In State v. Spindel , 24 N.J. 395, 402-403 (1957), the court indicated the intent of the statute is also determined by the occasion and necessity of the law, the mischief felt and the remedy in view. The new law should be read in the light of the old law and the evils to be remedied. Union Cty. Park Comm'n v. Union Cty. , 154 N.J. Super. 213, 223 (1976), aff'd 154 N.J. Super. 125 (App.Div.1977).
[176 NJSuper Page 171]
As a practical matter, defendants convicted under Title 2A provisions will serve in the same institutions as defendants convicted under Title 2C provisions. Problems of disparity will undoubtedly exist if the sentences served are unreasonably different. One cannot expect an incarcerated defendant to understand that he must serve a mandatory life sentence because the offense was committed at a specific time. It is reasonable to infer that the Legislature had this consideration in mind in the enactment of N.J.S.A. 2C:1-1 d(2).
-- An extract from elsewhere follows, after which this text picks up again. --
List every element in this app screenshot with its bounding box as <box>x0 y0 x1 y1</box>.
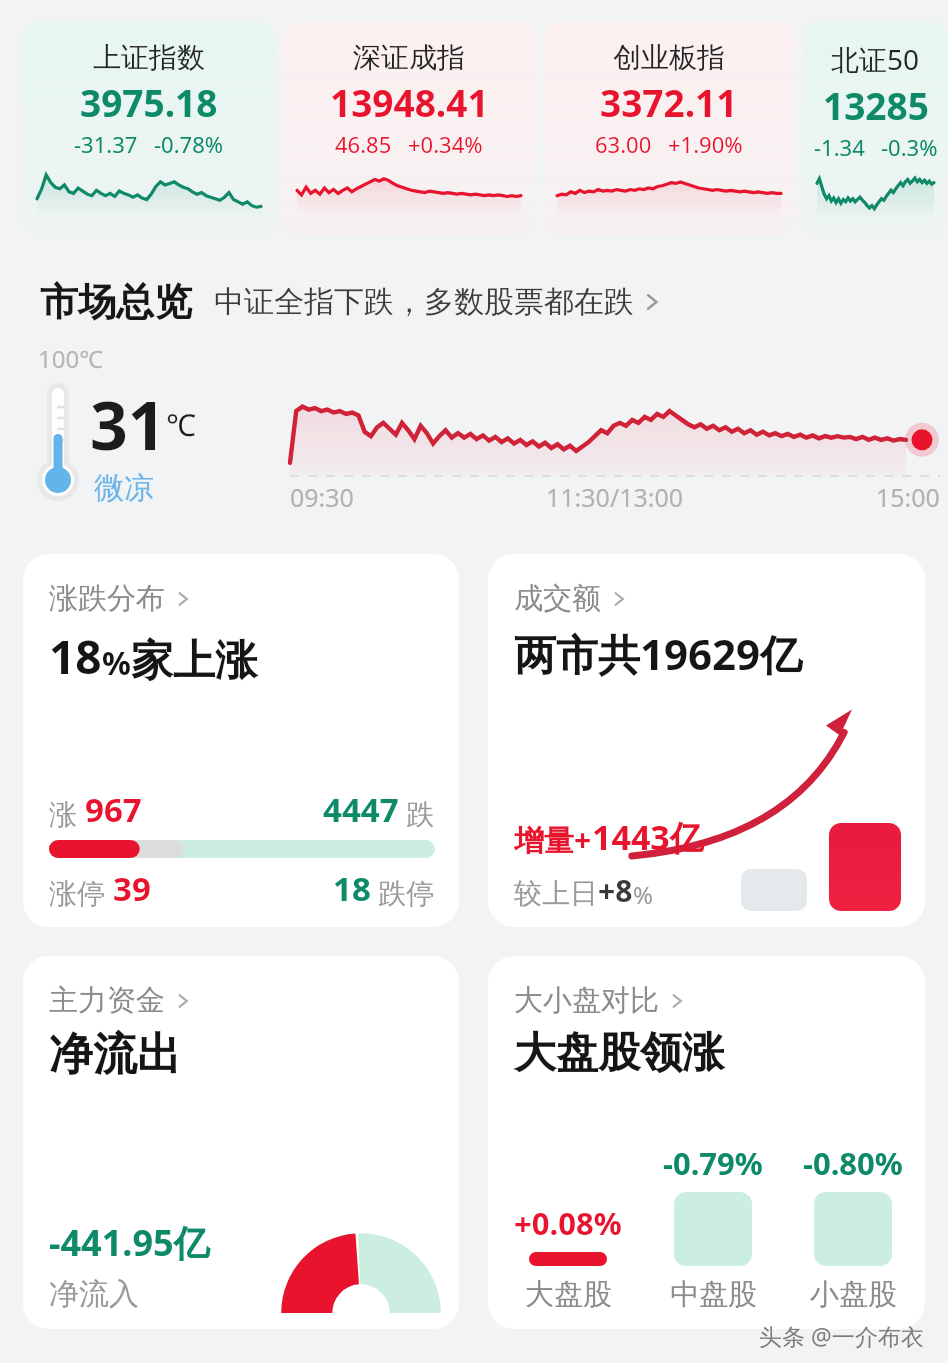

The Legislature did not intend a life sentence be imposed in all murder cases; it permits such a sentence but structures judicial discretion to impose it.
The maximum sentence for "such an offense" is therefore to be distinguished from the maximum sentence permissible for murder. To argue otherwise ignores the legislative intent to apply the sentencing provisions retrospectively as well as prospectively. Taking into consideration the strong underlying purpose of the Code to diminish disparity between those sentenced for Title 2A offenses and those sentenced for Title 2C offenses, we conclude the maximum sentence for murder under the Code is 30 years. It may be argued that the parole provisions under Title 2C might be considered more stringent than under Title 2A, but one cannot argue that life imprisonment does not exceed the 30 years. Therefore, one must conclude that the extended term provision cannot be considered when determining the maximum sentence for "such an offense."
Defendant's application to be considered for resentencing is granted.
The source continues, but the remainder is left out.